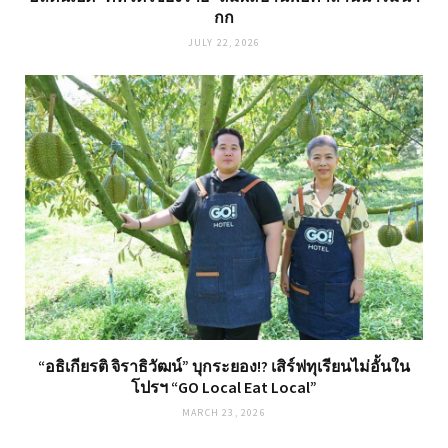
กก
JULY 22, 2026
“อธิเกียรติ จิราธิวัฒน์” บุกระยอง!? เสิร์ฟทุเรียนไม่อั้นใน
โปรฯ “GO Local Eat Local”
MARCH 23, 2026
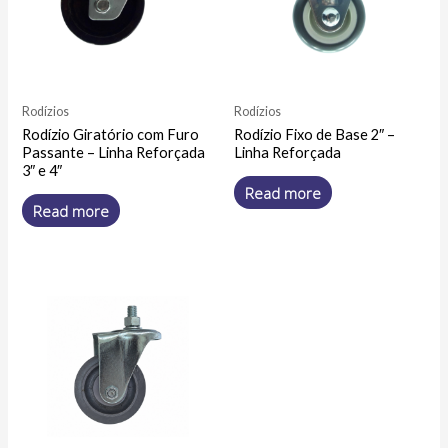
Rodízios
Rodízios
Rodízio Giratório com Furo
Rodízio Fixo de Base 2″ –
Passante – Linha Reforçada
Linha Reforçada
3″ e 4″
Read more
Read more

---

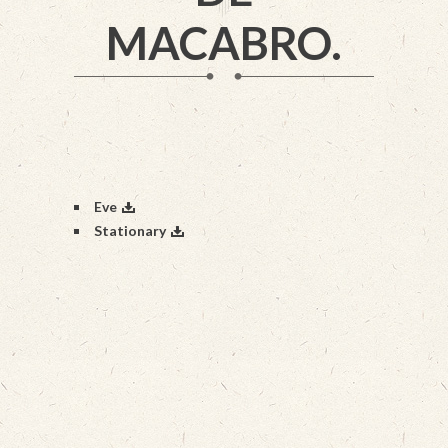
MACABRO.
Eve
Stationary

■ BRIEF: Would you tally the lines above that include "Linha" and reply with only the total?

■ SOLUTION: 2